Defra has taken measures to ensure that the risk of spread of the disease is reduced, with movement restrictions at the affected premises. The cow has been culled to reduce the risk of onward disease transmission. A 10km temporary control zone around the affected farm is also in place, which will restrict movements of susceptible animals except under license.
As a result of this confirmed case of BTV-3, moves of all ruminants and their germinal products from Great Britain (GB) to NI will be temporarily suspended as they are now not eligible for certification.
In addition to our general surveillance for BTV, the Department of Agriculture, Environment and Rural Affairs (DAERA) is also taking immediate action to trace all cattle and sheep movements into NI from GB since 1 October. These livestock will require isolation and post import testing by the Department. Local Divisional Veterinary Offices will be in contact with affected livestock owners to arrange testing which will assist in ensuring that NI remains BTV free.
It is important that farmers report early any suspicions of disease to their Private Veterinary Practitioner, to the DAERA Helpline promptly on 0300 200 7840 or by contacting their local DAERA Direct Veterinary Office.
More information about bluetongue is here: Bluetongue | Department of Agriculture, Environment and Rural Affairs (daera-ni.gov.uk)
Notes to editors:
- Bluetongue virus (BTV) is a notifiable exotic disease that infects ruminant animals (such as sheep, cattle, goats and deer) and camelids (such as llama and alpaca).
- It is caused by a virus that is spread by biting midges. Midges are most active between April and November.
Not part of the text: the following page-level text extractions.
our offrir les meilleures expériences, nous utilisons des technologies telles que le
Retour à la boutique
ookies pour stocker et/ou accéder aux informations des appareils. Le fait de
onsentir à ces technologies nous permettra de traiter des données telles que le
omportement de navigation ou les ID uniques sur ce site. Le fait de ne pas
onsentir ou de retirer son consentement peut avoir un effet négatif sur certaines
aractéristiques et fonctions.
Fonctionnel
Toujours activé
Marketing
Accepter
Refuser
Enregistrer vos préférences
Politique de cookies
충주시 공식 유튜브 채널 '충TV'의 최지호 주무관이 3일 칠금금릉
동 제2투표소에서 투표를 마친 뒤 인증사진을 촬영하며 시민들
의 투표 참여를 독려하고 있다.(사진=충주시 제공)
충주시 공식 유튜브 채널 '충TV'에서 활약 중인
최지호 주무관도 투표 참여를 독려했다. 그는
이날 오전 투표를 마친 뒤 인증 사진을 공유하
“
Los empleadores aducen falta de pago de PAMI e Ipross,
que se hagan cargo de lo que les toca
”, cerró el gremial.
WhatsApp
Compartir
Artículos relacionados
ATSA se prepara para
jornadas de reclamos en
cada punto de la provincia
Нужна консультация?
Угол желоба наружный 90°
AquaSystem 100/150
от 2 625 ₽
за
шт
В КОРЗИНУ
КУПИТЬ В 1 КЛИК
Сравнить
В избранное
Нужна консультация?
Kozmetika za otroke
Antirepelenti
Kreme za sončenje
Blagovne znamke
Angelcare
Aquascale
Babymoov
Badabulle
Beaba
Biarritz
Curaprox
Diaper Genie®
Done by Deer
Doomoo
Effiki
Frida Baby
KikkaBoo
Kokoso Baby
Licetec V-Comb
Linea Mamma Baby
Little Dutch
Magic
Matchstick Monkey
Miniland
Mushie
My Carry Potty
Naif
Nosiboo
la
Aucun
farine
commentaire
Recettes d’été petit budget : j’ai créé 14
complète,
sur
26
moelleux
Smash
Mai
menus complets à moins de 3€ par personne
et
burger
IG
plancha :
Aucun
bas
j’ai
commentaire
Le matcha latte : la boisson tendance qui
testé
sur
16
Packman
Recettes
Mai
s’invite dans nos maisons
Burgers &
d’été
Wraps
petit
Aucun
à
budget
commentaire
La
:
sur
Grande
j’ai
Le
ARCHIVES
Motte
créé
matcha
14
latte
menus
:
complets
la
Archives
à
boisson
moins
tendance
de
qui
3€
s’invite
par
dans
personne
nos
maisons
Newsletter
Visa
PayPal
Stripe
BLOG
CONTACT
Virus transmission can occur when temperatures are higher than 12c.
- The virus can also be transmitted via infected germinal products (semen, ova and embryos).
- There are 26 known serotypes of BTV, several of which are circulating in Europe. BTV3, BTV4 and BTV8 pose the greatest risk due to the proximity of nearby outbreaks in France, Belgium, The Netherlands, and Germany. England is at risk of these serotypes of BTV arriving via midges carried across the English Channel and North Sea on the wind.